Serwis Internetowy Portal Orzeczeń używa plików cookies. Jeżeli nie wyrażają Państwo zgody, by pliki cookies były zapisywane na dysku należy zmienić ustawienia przeglądarki internetowej. Korzystając dalej z serwisu wyrażają Państwo zgodę na używanie cookies , zgodnie z aktualnymi ustawieniami przeglądarki.

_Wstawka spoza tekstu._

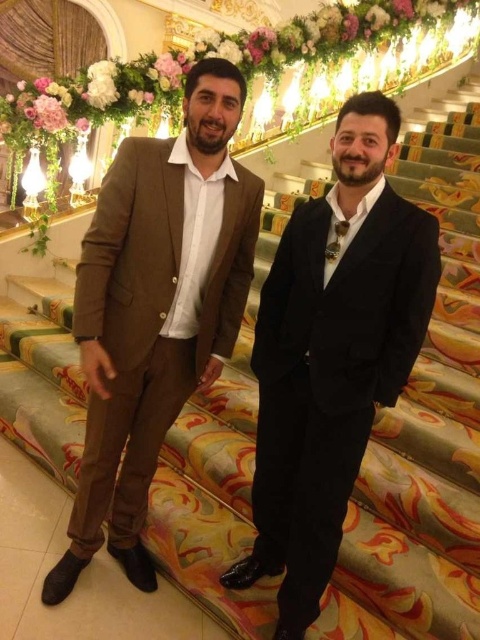 You are a fashion designer observing two suits displayed on mannequins in the center of a grand staircase. The black satin suit at center and the matte brown suit at center are part of a new collection. Which suit takes up less space horizontally?

The black satin suit at center has a lesser width compared to the matte brown suit at center, so it takes up less horizontal space. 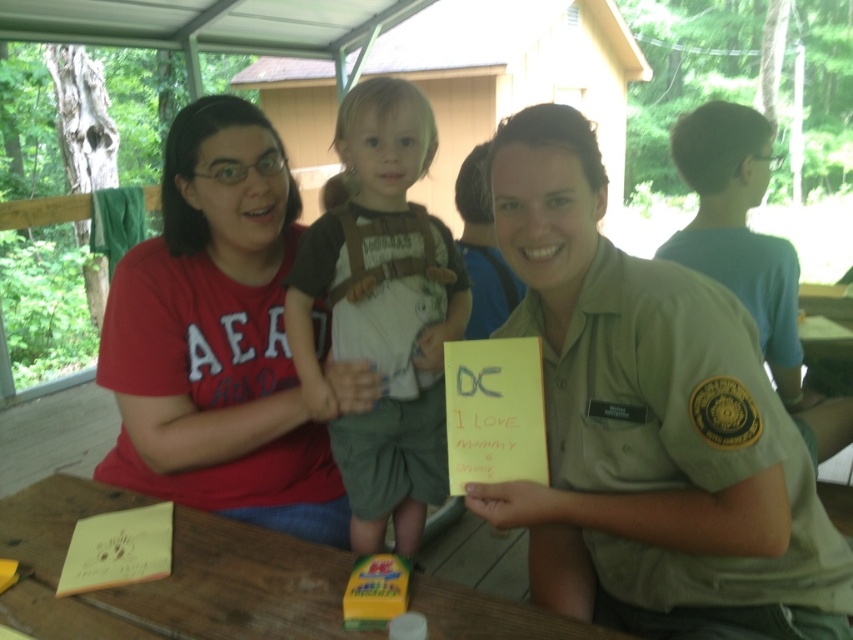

IX GC 2470/16 - uzasadnienie Sąd Rejonowy dla m. st. Warszawy w Warszawie z 2016-12-12

Sygn. akt IX GC 2470/16

UZASADNIENIE

Pozwem z dnia 15. kwietnia 2016 r. K. W. wystąpił przeciwko (...) Spółce akcyjnej z siedzibą w W. (dalej zwana także: (...)) o zapłatę kwoty 2.752,01 zł wraz z odsetkami w wysokości ustawowej od dnia 30. grudnia 2015 r. do dnia zapłaty oraz kosztami procesu według norm przepisanych.

W uzasadnieniu powód wskazał, iż dochodzona kwota stanowi odszkodowanie należne mu, na podstawie umowy cesji wierzytelności, od pozwanego jako ubezpieczyciela odpowiedzialności cywilnej sprawcy szkody, obejmujące część kosztów naprawy uszkodzonego pojazdu (pozew, k. 3-5).

W dniu 28. kwietnia 2016 r., wydany został w sprawie nakaz zapłaty w postępowaniu upominawczym (nakaz zapłaty, sygn. akt IX GNc 1994/16, k. 24). Jego odpis został doręczony stronie pozwanej w dniu 20. czerwca 2016 r. (k. 30).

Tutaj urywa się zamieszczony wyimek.